33.º Com a saída do D.L. n.º 124/96 de 10 de Agosto, a recorrente aderiu de imediato ao plano de regularização nele previsto.
34.º O seu pedido de adesão foi deferido e a recorrente pagou a totalidade do imposto em dívida.
35.º Ficou convicta de que com a adesão ao Plano de Regularização das dívidas fiscais não ia ser sujeita a qualquer processo de contra-ordenação e organizou a sua estrutura de custos de acordo com essa convicção.
36.º Foi o Governo que reconheceu que a situação tributária, atentas as vicissitudes conjunturais, impunham uma intervenção extraordinária e rigorosa, como se depreende do preâmbulo do D.L. n.º 124/96, de 10 de Agosto.

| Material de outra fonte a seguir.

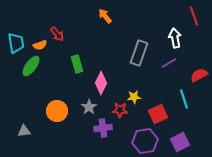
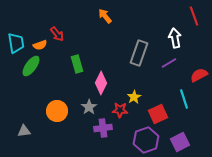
yellow star: rotated 24 degrees counterclockwise
purple hexagon: moved 1 px right, 1 px up; rotated 10 degrees counterclockwise
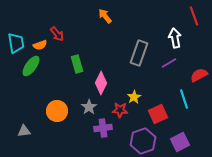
purple hexagon: moved 3 px left, 1 px down
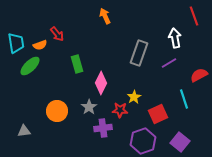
orange arrow: rotated 14 degrees clockwise
green ellipse: moved 1 px left; rotated 10 degrees clockwise
purple square: rotated 24 degrees counterclockwise
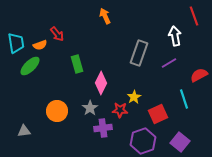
white arrow: moved 2 px up
gray star: moved 1 px right, 1 px down
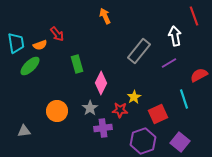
gray rectangle: moved 2 px up; rotated 20 degrees clockwise
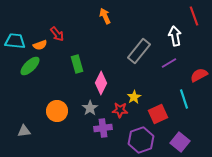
cyan trapezoid: moved 1 px left, 2 px up; rotated 75 degrees counterclockwise
purple hexagon: moved 2 px left, 1 px up
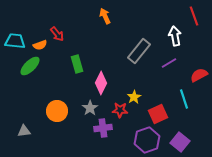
purple hexagon: moved 6 px right
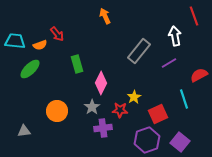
green ellipse: moved 3 px down
gray star: moved 2 px right, 1 px up
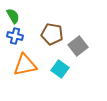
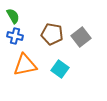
gray square: moved 3 px right, 9 px up
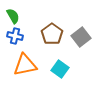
brown pentagon: rotated 25 degrees clockwise
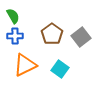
blue cross: rotated 14 degrees counterclockwise
orange triangle: rotated 15 degrees counterclockwise
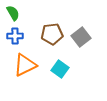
green semicircle: moved 3 px up
brown pentagon: rotated 30 degrees clockwise
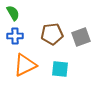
gray square: rotated 18 degrees clockwise
cyan square: rotated 30 degrees counterclockwise
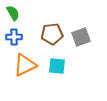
blue cross: moved 1 px left, 1 px down
cyan square: moved 3 px left, 3 px up
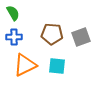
brown pentagon: rotated 10 degrees clockwise
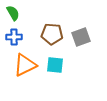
cyan square: moved 2 px left, 1 px up
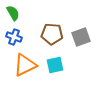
blue cross: rotated 21 degrees clockwise
cyan square: rotated 18 degrees counterclockwise
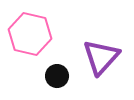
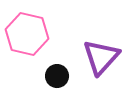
pink hexagon: moved 3 px left
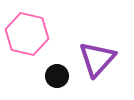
purple triangle: moved 4 px left, 2 px down
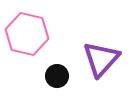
purple triangle: moved 4 px right
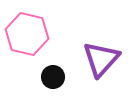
black circle: moved 4 px left, 1 px down
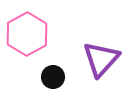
pink hexagon: rotated 18 degrees clockwise
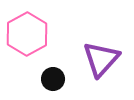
black circle: moved 2 px down
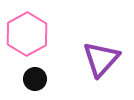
black circle: moved 18 px left
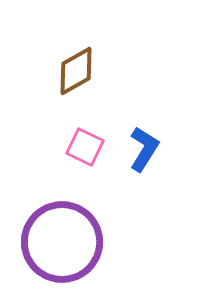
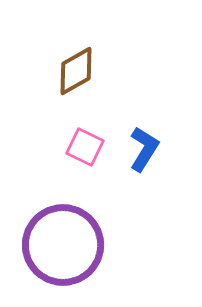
purple circle: moved 1 px right, 3 px down
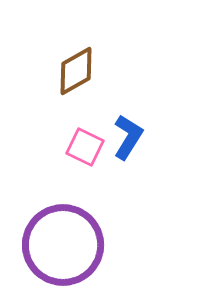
blue L-shape: moved 16 px left, 12 px up
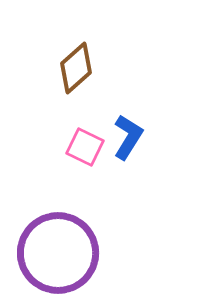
brown diamond: moved 3 px up; rotated 12 degrees counterclockwise
purple circle: moved 5 px left, 8 px down
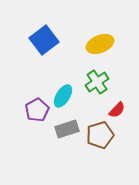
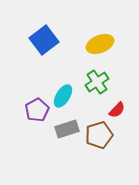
brown pentagon: moved 1 px left
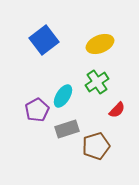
brown pentagon: moved 3 px left, 11 px down
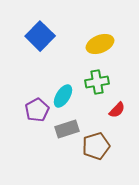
blue square: moved 4 px left, 4 px up; rotated 8 degrees counterclockwise
green cross: rotated 25 degrees clockwise
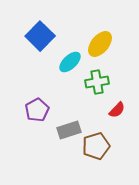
yellow ellipse: rotated 28 degrees counterclockwise
cyan ellipse: moved 7 px right, 34 px up; rotated 15 degrees clockwise
gray rectangle: moved 2 px right, 1 px down
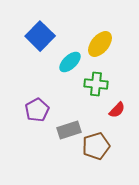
green cross: moved 1 px left, 2 px down; rotated 15 degrees clockwise
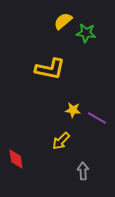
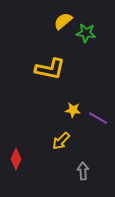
purple line: moved 1 px right
red diamond: rotated 35 degrees clockwise
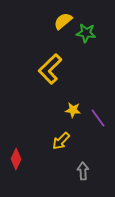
yellow L-shape: rotated 124 degrees clockwise
purple line: rotated 24 degrees clockwise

37.º Determinou a suspensão dos processos de execução em curso, a suspensão dos processos de averiguações enquanto se mantivesse a situação de cumprimento e a extinção da responsabilidade criminal com o integral pagamento.

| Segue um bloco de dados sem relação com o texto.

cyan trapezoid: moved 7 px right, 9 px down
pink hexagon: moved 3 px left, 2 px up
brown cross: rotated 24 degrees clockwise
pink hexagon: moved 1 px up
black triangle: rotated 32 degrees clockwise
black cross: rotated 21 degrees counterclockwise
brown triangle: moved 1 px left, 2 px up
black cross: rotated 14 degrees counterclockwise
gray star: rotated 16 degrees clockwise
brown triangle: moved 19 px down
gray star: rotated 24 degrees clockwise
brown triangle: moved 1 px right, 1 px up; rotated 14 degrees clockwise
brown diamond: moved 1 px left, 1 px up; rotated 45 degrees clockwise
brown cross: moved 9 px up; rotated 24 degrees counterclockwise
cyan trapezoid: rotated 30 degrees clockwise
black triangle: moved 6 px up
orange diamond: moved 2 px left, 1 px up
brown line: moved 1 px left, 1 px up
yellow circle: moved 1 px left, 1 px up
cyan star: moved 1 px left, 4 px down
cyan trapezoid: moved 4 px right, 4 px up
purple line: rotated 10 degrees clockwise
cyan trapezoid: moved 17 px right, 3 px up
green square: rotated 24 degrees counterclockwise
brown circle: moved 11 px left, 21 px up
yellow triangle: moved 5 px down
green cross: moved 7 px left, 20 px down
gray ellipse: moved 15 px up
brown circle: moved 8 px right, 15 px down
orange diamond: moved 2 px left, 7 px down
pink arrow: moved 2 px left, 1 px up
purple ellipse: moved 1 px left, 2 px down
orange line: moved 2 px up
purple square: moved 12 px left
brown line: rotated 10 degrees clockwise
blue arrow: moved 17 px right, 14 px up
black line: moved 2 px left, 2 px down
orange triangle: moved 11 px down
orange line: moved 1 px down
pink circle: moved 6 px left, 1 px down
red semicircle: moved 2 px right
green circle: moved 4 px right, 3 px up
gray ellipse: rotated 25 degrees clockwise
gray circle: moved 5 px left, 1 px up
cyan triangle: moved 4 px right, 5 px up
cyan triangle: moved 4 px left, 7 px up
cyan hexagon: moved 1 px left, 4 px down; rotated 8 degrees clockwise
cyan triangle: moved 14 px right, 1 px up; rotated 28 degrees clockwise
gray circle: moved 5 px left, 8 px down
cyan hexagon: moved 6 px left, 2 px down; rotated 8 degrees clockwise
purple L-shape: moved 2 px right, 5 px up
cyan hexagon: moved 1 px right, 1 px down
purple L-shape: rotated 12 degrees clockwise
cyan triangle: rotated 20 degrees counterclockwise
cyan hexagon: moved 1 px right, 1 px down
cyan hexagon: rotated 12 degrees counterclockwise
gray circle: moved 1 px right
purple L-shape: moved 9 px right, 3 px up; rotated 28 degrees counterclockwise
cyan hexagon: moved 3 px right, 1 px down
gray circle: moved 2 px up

38.º Resulta injusto e desigual e viola o princípio da boa fé a aplicação de coimas aos contribuintes aderentes ao plano quando foi afastada a responsabilidade criminal.
39.º A disciplina criada em matéria de crimes fiscais, sob pena de violação do Princípios da Justiça e da Igualdade, e dos restantes consagrados no n.º 2 do artigo 266 da Constituição da República, deve ser aplicada ao regime das contra-ordenações..

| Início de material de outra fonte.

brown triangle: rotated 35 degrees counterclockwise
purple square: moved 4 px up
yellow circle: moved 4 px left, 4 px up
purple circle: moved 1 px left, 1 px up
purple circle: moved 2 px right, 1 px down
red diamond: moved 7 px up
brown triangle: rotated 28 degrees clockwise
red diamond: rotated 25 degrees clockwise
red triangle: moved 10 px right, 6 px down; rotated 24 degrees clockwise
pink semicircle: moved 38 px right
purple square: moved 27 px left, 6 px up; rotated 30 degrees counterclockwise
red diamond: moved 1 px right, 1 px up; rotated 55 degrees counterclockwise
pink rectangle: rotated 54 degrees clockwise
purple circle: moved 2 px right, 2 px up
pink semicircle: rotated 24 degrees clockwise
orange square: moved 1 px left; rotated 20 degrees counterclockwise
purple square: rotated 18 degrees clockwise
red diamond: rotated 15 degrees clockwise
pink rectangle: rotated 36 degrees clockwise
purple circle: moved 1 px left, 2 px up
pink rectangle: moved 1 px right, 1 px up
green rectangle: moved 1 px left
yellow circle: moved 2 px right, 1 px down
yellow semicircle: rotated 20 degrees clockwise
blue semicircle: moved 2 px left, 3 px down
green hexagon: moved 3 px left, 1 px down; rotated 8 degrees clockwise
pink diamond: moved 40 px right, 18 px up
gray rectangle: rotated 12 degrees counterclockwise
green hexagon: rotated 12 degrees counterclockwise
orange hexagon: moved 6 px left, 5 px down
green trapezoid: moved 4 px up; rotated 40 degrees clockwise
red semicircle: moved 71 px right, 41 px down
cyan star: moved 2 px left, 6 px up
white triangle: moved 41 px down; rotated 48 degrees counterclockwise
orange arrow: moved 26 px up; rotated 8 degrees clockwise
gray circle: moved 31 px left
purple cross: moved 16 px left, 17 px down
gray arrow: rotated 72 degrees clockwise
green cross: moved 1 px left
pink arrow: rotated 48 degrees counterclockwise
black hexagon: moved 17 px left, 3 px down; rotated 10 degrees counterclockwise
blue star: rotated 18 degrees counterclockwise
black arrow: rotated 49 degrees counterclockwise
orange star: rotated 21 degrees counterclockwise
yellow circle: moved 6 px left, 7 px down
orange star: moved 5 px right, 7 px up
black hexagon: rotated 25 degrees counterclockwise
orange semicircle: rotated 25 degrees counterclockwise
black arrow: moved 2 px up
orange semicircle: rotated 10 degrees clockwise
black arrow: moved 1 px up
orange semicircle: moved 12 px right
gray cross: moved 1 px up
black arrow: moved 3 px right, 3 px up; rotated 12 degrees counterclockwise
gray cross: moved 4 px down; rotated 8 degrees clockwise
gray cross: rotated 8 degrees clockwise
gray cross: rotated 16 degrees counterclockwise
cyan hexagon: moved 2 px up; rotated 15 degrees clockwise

40.º A infracção foi reparada nos termos em que a Administração veio a determinar, não houve prejuízo para a Fazenda Nacional. CONCLUSÕES a) Não ficou provado qualquer facto que permita qualificar a conduta da recorrente como negligente. b) Consequentemente à infracção corresponde o crime previsto e punido pelo artigo 24.º do R.J.I.F.N.A. C) Cuja responsabilidade criminal se encontra extinta pelo art. 3.º da Lei n.º
51-A/96. d) A extinção de responsabilidade criminal estende-se, por maioria de razão, à responsabilidade contra-ordenacional, sob pena de violação dos Princípios consagrados no n.º 2 do artigo 266.º da C.R.P., nomeadamente os da Justiça e da Igualdade.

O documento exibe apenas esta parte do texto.